**About this exercise**.
Lines of the material that include the string "count" should be returned.

╭──

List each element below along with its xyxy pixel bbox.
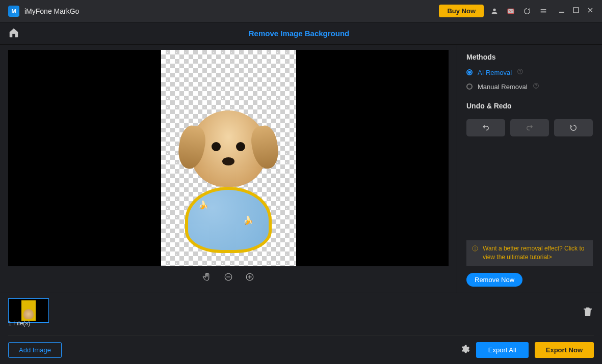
buy-now-button[interactable]: Buy Now: [439, 5, 484, 17]
minimize-button[interactable]: [558, 7, 565, 16]
svg-point-15: [536, 87, 536, 88]
main: Methods AI Removal Manual Removal Undo &…: [0, 45, 602, 293]
help-icon[interactable]: [533, 82, 539, 91]
menu-icon[interactable]: [538, 6, 549, 17]
radio-ai-removal[interactable]: AI Removal: [466, 68, 593, 76]
side-panel: Methods AI Removal Manual Removal Undo &…: [457, 45, 602, 293]
add-image-button[interactable]: Add Image: [8, 342, 62, 358]
undo-button[interactable]: [466, 119, 505, 136]
help-icon[interactable]: [517, 68, 524, 76]
pan-tool-icon[interactable]: [202, 272, 212, 284]
export-all-button[interactable]: Export All: [476, 342, 529, 358]
svg-rect-4: [541, 12, 546, 13]
close-button[interactable]: [587, 7, 594, 16]
zoom-in-icon[interactable]: [245, 272, 254, 284]
delete-button[interactable]: [582, 305, 594, 320]
tip-text: Want a better removal effect? Click to v…: [483, 244, 588, 262]
canvas-tools: [8, 266, 449, 290]
svg-rect-5: [559, 12, 564, 13]
user-icon[interactable]: [489, 6, 500, 17]
reset-button[interactable]: [554, 119, 593, 136]
undo-redo-heading: Undo & Redo: [466, 102, 593, 110]
page-title: Remove Image Background: [4, 29, 594, 38]
subject-cutout: [177, 110, 279, 253]
bottom-panel: 1 File(s) Add Image Export All Export No…: [0, 293, 602, 364]
image-thumbnail[interactable]: [8, 298, 49, 323]
toolbar: Remove Image Background: [0, 22, 602, 45]
canvas-pane: [0, 45, 457, 293]
image-viewport[interactable]: [8, 50, 449, 266]
radio-label: AI Removal: [478, 69, 512, 76]
titlebar: M iMyFone MarkGo Buy Now: [0, 0, 602, 22]
svg-rect-2: [541, 9, 546, 10]
radio-label: Manual Removal: [478, 83, 528, 91]
mail-icon[interactable]: [505, 6, 516, 17]
redo-button[interactable]: [510, 119, 549, 136]
undo-redo-buttons: [466, 119, 593, 136]
zoom-out-icon[interactable]: [224, 272, 233, 284]
export-now-button[interactable]: Export Now: [535, 342, 594, 358]
tutorial-tip[interactable]: Want a better removal effect? Click to v…: [466, 240, 593, 266]
app-logo: M: [8, 6, 19, 17]
remove-now-button[interactable]: Remove Now: [466, 273, 522, 287]
svg-rect-3: [541, 11, 546, 11]
svg-point-13: [520, 73, 520, 73]
refresh-icon[interactable]: [521, 6, 533, 17]
file-count: 1 File(s): [8, 320, 30, 327]
maximize-button[interactable]: [572, 7, 580, 16]
transparency-canvas: [161, 50, 296, 266]
settings-icon[interactable]: [460, 344, 470, 356]
svg-point-18: [475, 250, 476, 250]
svg-point-0: [493, 8, 495, 11]
app-title: iMyFone MarkGo: [24, 7, 79, 15]
methods-heading: Methods: [466, 53, 593, 61]
window-controls: [558, 7, 594, 16]
radio-manual-removal[interactable]: Manual Removal: [466, 82, 593, 91]
svg-rect-6: [573, 8, 579, 13]
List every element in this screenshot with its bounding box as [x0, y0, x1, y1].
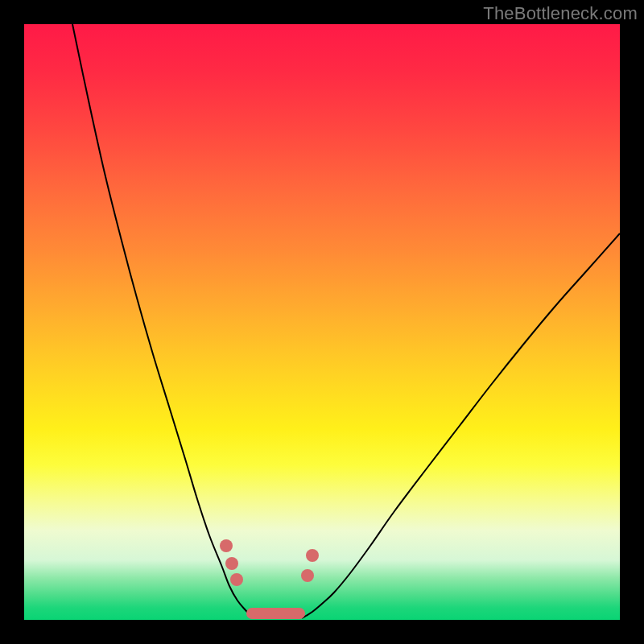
curve-marker [225, 557, 238, 570]
curve-marker [301, 569, 314, 582]
left-curve [72, 24, 252, 617]
curve-marker [220, 539, 233, 552]
curve-layer [24, 24, 620, 620]
plot-area [24, 24, 620, 620]
curve-marker [230, 573, 243, 586]
curve-marker [306, 549, 319, 562]
chart-frame: TheBottleneck.com [0, 0, 644, 644]
right-curve [302, 233, 620, 618]
curve-markers [220, 539, 319, 586]
watermark-text: TheBottleneck.com [483, 3, 638, 24]
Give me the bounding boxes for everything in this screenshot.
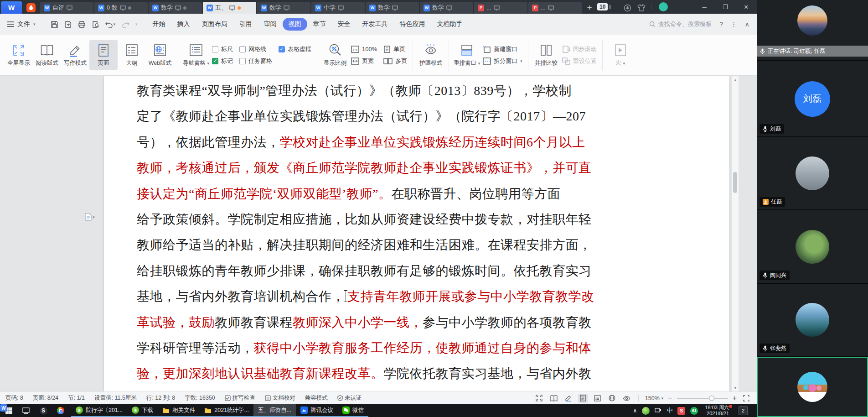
status-item[interactable]: X 文档校对 [265,394,295,402]
document-line[interactable]: 定了《教师赴企事业单位实践锻炼管理办法（试行）》（院行字〔2017〕—207 [137,104,620,129]
ribbon-button[interactable]: 大纲 [118,40,146,70]
task-view-button[interactable] [17,404,35,417]
ribbon-button[interactable]: 显示比例 [321,40,349,70]
document-tab[interactable]: W 0 数 [94,2,148,14]
page-mode-icon[interactable] [578,394,588,403]
redo-icon[interactable] [121,21,129,28]
document-line[interactable]: 教师给予适当的补贴，解决挂职期间的经济困难和生活困难。在课程安排方面， [137,232,620,258]
new-tab-button[interactable]: + [583,2,596,14]
ribbon-small-button[interactable]: 单页 [383,45,407,53]
menu-tab-6[interactable]: 章节 [307,18,332,31]
menu-tab-9[interactable]: 特色应用 [394,18,431,31]
collapse-ribbon-icon[interactable]: ∧ [745,21,749,28]
status-item[interactable]: 拼写检查 [225,394,255,402]
checkbox-4[interactable]: ✓ 表格虚框 [279,45,311,53]
document-line[interactable]: 验，更加深刻地认识基础教育新课程改革。学院依托教育实习基地，与省内外教 [137,361,620,386]
security-tray-icon[interactable] [642,407,650,415]
command-search[interactable]: 查找命令、搜索模板 [649,20,712,28]
outline-mode-icon[interactable] [593,394,603,403]
wps-home-button[interactable]: W [1,1,22,14]
checkbox-icon[interactable]: ✓ [279,46,285,52]
print-preview-icon[interactable] [92,21,99,28]
checkbox-3[interactable]: 任务窗格 [239,57,272,65]
document-tab[interactable]: P ... [474,2,527,14]
checkbox-2[interactable]: 网格线 [239,45,272,53]
chrome-button[interactable] [52,404,69,417]
menu-tab-4[interactable]: 审阅 [258,18,283,31]
status-item[interactable]: 页码: 8 [5,394,23,402]
status-item[interactable]: 设置值: 11.5厘米 [94,394,137,402]
document-page[interactable]: 教育类课程“双导师制”管理办法（试行）》（教师〔2013〕839号），学校制 定… [104,76,729,391]
status-item[interactable]: 节: 1/1 [68,394,85,402]
fit-page-icon[interactable] [741,394,751,403]
document-line[interactable]: 学科研管理等活动，获得中小学教育服务工作经历，使教师通过自身的参与和体 [137,335,620,361]
zoom-out-button[interactable]: − [668,394,672,402]
zoom-in-button[interactable]: + [733,394,737,402]
ribbon-button[interactable]: 并排比较 [532,40,560,70]
menu-tab-3[interactable]: 引用 [233,18,258,31]
menu-tab-7[interactable]: 安全 [332,18,356,31]
taskbar-app-1[interactable]: e 下载 [127,404,158,417]
vertical-scrollbar[interactable]: ▲ ▼ [731,76,739,391]
macro-button[interactable]: 宏 ▾ [606,40,635,70]
document-line[interactable]: 基地，与省内外教育培训机构合作，支持青年教师开展或参与中小学教育教学改 [137,284,620,309]
document-tab[interactable]: W 数学 [149,2,202,14]
file-menu[interactable]: 文件 ▾ [0,20,40,28]
taskbar-app-2[interactable]: 相关文件 [158,404,200,417]
sogou-tray-icon[interactable]: S [677,407,685,415]
ribbon-button[interactable]: Web版式 [146,40,174,70]
document-tab[interactable]: W 五、 [203,2,256,14]
document-tab[interactable]: W 中学 [311,2,365,14]
document-tab[interactable]: W 数学 [257,2,310,14]
help-icon[interactable]: ? [719,21,723,28]
web-mode-icon[interactable] [607,394,617,403]
document-line[interactable]: 教育类课程“双导师制”管理办法（试行）》（教师〔2013〕839号），学校制 [137,78,620,104]
ribbon-button[interactable]: 全屏显示 [5,40,33,70]
participant-tile-2[interactable]: 任磊 [757,137,868,210]
ribbon-small-button[interactable]: 多页 [383,57,407,65]
tab-count-badge[interactable]: 10 [597,3,608,10]
docer-button[interactable] [22,1,40,14]
document-tab[interactable]: P ... [528,2,582,14]
taskbar-app-6[interactable]: 微信 [338,404,368,417]
taskbar-app-4[interactable]: W 五、师资自... [253,404,296,417]
export-icon[interactable] [64,21,72,28]
menu-tab-2[interactable]: 页面布局 [196,18,233,31]
ribbon-small-button[interactable]: 重设位置 [562,57,597,65]
scrollbar-thumb[interactable] [733,172,737,193]
maximize-button[interactable]: ❐ [715,0,736,14]
close-button[interactable]: ✕ [736,0,757,14]
user-avatar[interactable] [659,2,668,11]
device-tray-icon[interactable] [655,407,661,415]
skin-icon[interactable] [635,2,648,14]
ribbon-small-button[interactable]: 1:1 100% [351,46,377,53]
checkbox-icon[interactable]: ✓ [212,58,218,64]
fullscreen-view-icon[interactable] [534,394,544,403]
document-tab[interactable]: W 数学 [366,2,419,14]
taskbar-app-0[interactable]: e 院行字〔201... [71,404,127,417]
zoom-slider-handle[interactable] [709,396,714,401]
document-line[interactable]: 给予政策倾斜。学院制定相应措施，比如从师资建设经费中拨专款，对挂职年轻 [137,207,620,232]
menu-tab-0[interactable]: 开始 [147,18,171,31]
menu-tab-5[interactable]: 视图 [283,18,307,31]
menu-tab-1[interactable]: 插入 [171,18,196,31]
document-line[interactable]: 给挂职锻炼的青年教师少排课，确保挂职教师有足够的锻炼时间。依托教育实习 [137,258,620,284]
ribbon-small-button[interactable]: 同步滚动 [562,45,597,53]
participant-tile-1[interactable]: 刘磊 刘磊 [757,61,868,137]
write-mode-icon[interactable] [563,394,574,403]
tray-expand-icon[interactable]: ∧ [633,407,637,414]
zoom-level[interactable]: 150% ▾ [645,395,664,401]
rearrange-window-button[interactable]: 重排窗口 ▾ [453,40,481,70]
participant-tile-5[interactable] [757,357,868,417]
checkbox-icon[interactable] [239,46,246,52]
s-app-button[interactable]: S [35,404,52,417]
menu-tab-8[interactable]: 开发工具 [356,18,394,31]
ribbon-button[interactable]: 阅读版式 [33,40,61,70]
kebab-menu-icon[interactable]: ⋮ [731,21,737,28]
document-tab[interactable]: W 自评 [40,2,93,14]
document-line[interactable]: 教师，考核通过后，颁发《商丘师范学院教师赴企事业实践锻炼证书》，并可直 [137,155,620,181]
checkbox-icon[interactable] [212,46,218,52]
checkbox-icon[interactable] [239,58,246,64]
nav-pane-button[interactable]: 导航窗格 ▾ [182,40,210,70]
taskbar-app-3[interactable]: 2021统计学... [200,404,253,417]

╰──

**Reply to the exercise**.
file-count: 1 File(s): [8, 320, 30, 327]
tab-count-badge[interactable]: 10 [597,3,608,10]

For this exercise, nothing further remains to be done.